Each day we’re getting reports of faction fighting between the Great Houses and Hundred Families. We need to start sending people home, Vashne, before they take their personal wars to the streets and innocents get hurt.”
Yet it was not only the factions causing trouble. Roadrangers threatened merchant traffic along the roads near Amnon. There had been encounters with the Fenlings close to the army camps outside the city walls. Personnel and supplies had gone missing. Tales of reedwife sightings had caused a panic among some of the soldiery. There was even report of a maleganger—a marsh-puppeteer—that had scuttled onto the chest of a soldier in an attempt to throttle her in her sleep. Luckily it had been destroyed before it could kill the woman and make her body a vicious puppet whose sole purpose would have been to sow discord.
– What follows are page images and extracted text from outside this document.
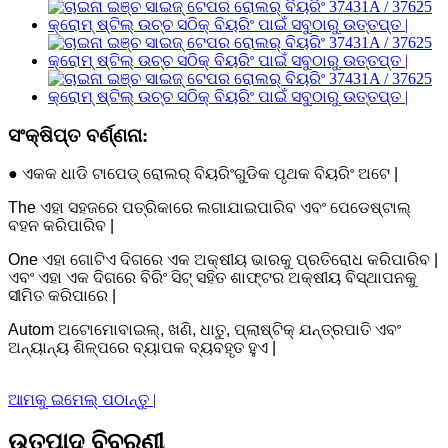
ସଂକ୍ଷିପ୍ତ ବର୍ଣ୍ଣନା:
● ଏକକ ଧାଡି ଟାପେଡ୍ ରୋଲର୍ ବିୟରିଂଗୁଡିକ ପୃଥକ ବିୟରିଂ ଅଟେ |
The ଏହା ସହଜରେ ପତ୍ରିକାରେ ଲଗାଯାଇପାରିବ ଏବଂ ପେଡେଷ୍ଟାଲ୍
ବହନ କରିପାରିବ |
One ଏହା ଗୋଟିଏ ଦିଗରେ ଏକ ଅକ୍ଷୀୟ ଭାରକୁ ପ୍ରତିରୋଧ କରିପାରିବ |
ଏବଂ ଏହା ଏକ ଦିଗରେ ବିରିଂ ସିଟ୍ ସହିତ ଶାଫ୍ଟର ଅକ୍ଷୀୟ ବିସ୍ଥାପନକୁ
ସୀମିତ କରିପାରେ |
Autom ଅଟୋମୋବାଇଲ୍, ଖଣି, ଧାତୁ, ପ୍ଲାଷ୍ଟିକ୍ ଯନ୍ତ୍ରପାତି ଏବଂ
ଅନ୍ୟାନ୍ୟ ଶିଳ୍ପରେ ବ୍ୟାପକ ବ୍ୟବହୃତ ହୁଏ |
ଆମକୁ ଇମେଲ୍ ପଠାନ୍ତୁ |
ଉତ୍ପାଦ ବିବରଣୀ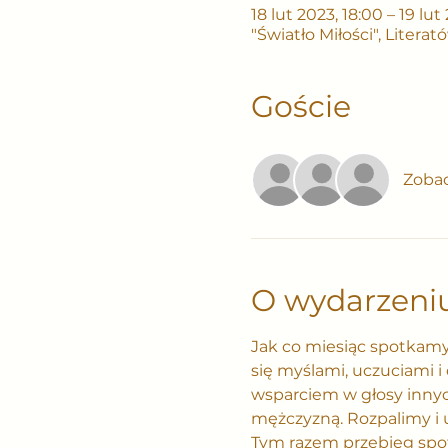
18 lut 2023, 18:00 – 19 lut
"Światło Miłości", Litera
Goście
Zobac
O wydarzeni
Jak co miesiąc spotkam
się myślami, uczuciami i
wsparciem w głosy inny
mężczyzną. Rozpalimy i u
Tym razem przebieg spot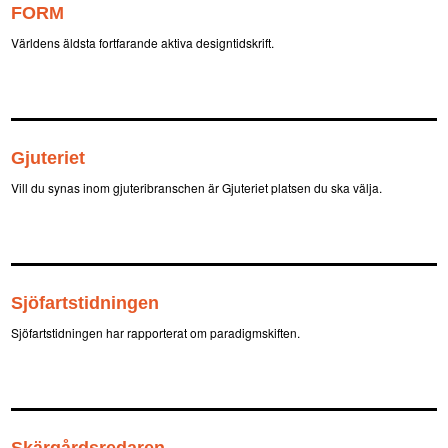
FORM
Världens äldsta fortfarande aktiva designtidskrift.
Gjuteriet
Vill du synas inom gjuteribranschen är Gjuteriet platsen du ska välja.
Sjöfartstidningen
Sjöfartstidningen har rapporterat om paradigmskiften.
Skärgårdsredaren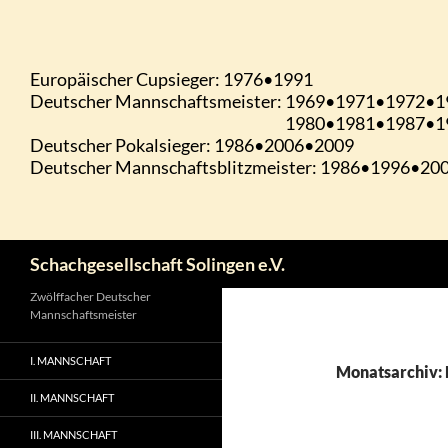
Zum
Inhalt
springen
Suchen
Schachgesellschaft Solingen e.V.
Zwölffacher Deutscher
Mannschaftsmeister
I. MANNSCHAFT
Monatsarchiv:
II. MANNSCHAFT
III. MANNSCHAFT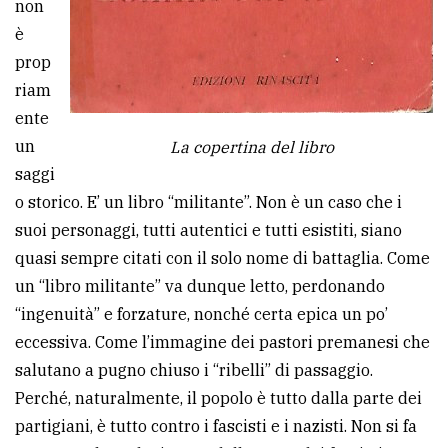
non
è
prop
riam
ente
un
La copertina del libro
saggi
o storico. E’ un libro “militante”. Non è un caso che i
suoi personaggi, tutti autentici e tutti esistiti, siano
quasi sempre citati con il solo nome di battaglia. Come
un “libro militante” va dunque letto, perdonando
“ingenuità” e forzature, nonché certa epica un po’
eccessiva. Come l’immagine dei pastori premanesi che
salutano a pugno chiuso i “ribelli” di passaggio.
Perché, naturalmente, il popolo è tutto dalla parte dei
partigiani, è tutto contro i fascisti e i nazisti. Non si fa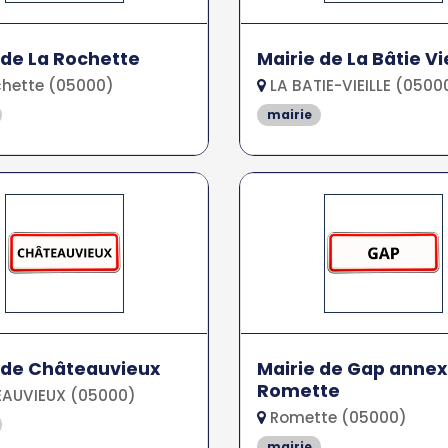
 de La Rochette
Mairie de La Bâtie Vie
hette (05000)
LA BATIE-VIEILLE (0500
mairie
 de Châteauvieux
Mairie de Gap annex
Romette
AUVIEUX (05000)
Romette (05000)
mairie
Being so close to the Rōmarq had made real some of what had, only weeks ago, been stories for some.
“Let’s use the Erebus to cleanse the Rōmarq of monsters so close to the city,” Nehrun said, eyes narrowed in thought. “You never know, they may find some sign of Far-ad-din we’ve missed—”
Ariskander shook his head to silence his son. “Corajidin has his own agenda. Who knows what he’ll do once he’s been given leave to send his people into the wetlands? We’d never know who was accounted for or not.”
“But—”
“Nehrun, leave it be!” Ariskander’s jaw clenched in irritation. “There’s enough for us to do without policing the Erebus. The longer we stay here, the longer our own prefecture is leaderless.”
“Would it be easier for you, my friend, if I gave Amnon to Corajidin for the time being?” Vashne asked quietly.
From the corner of her eye, Mari watched Nehrun’s reaction. Where he should have been shocked at Vashne’s suggestion there was a sly glee in the man’s eyes, hastily masked.
“That’s the only choice?” Indris asked. “I would’ve thought almost anybody would’ve been more suitable to govern Amnon than Corajidin.”